PROBLEM REQUIREMENTS :: Before returning the data, strip out the pictures and keep everything else exactly the same.

MATERIAL PROVIDED ::

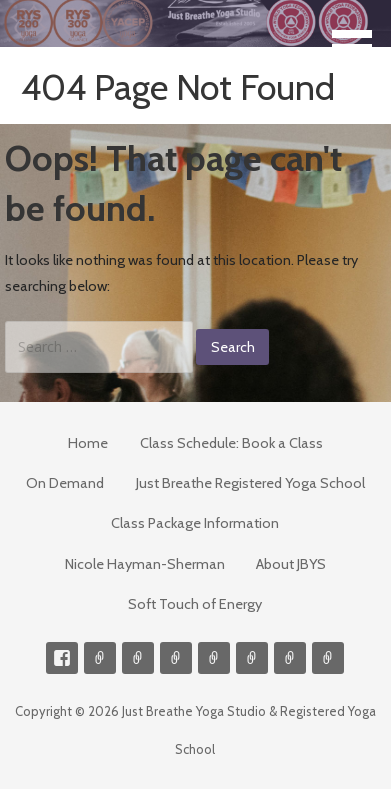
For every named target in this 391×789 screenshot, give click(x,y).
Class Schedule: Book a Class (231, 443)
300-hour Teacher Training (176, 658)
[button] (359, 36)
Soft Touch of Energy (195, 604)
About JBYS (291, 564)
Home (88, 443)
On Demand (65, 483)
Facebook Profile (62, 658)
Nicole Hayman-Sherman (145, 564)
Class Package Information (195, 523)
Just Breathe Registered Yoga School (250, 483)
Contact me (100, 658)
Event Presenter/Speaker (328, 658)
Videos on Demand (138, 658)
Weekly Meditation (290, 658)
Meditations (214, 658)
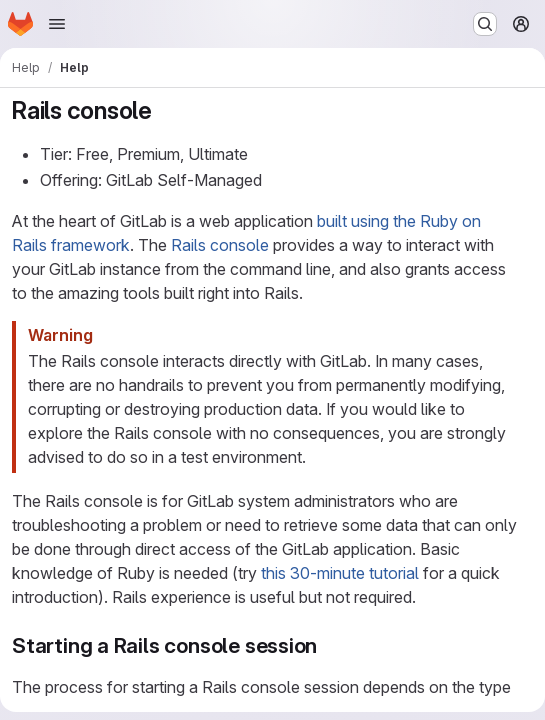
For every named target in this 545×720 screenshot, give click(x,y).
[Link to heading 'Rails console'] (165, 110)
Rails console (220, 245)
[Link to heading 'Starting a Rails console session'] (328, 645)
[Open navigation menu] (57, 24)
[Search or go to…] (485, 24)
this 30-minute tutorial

RESULT FOR THIS TASK ::
For every named target in this 391×789 screenshot, give click(x,y).
Class Schedule: Book a Class (231, 443)
300-hour Teacher Training (176, 658)
[button] (359, 36)
Soft Touch of Energy (195, 604)
About JBYS (291, 564)
Home (88, 443)
On Demand (65, 483)
Facebook Profile (62, 658)
Nicole Hayman-Sherman (145, 564)
Class Package Information (195, 523)
Just Breathe Registered Yoga School (250, 483)
Contact me (100, 658)
Event Presenter/Speaker (328, 658)
Videos on Demand (138, 658)
Weekly Meditation (290, 658)
Meditations (214, 658)
For every named target in this 545×720 screenshot, give click(x,y).
[Link to heading 'Rails console'] (165, 110)
Rails console (220, 245)
[Link to heading 'Starting a Rails console session'] (328, 645)
[Open navigation menu] (57, 24)
[Search or go to…] (485, 24)
this 30-minute tutorial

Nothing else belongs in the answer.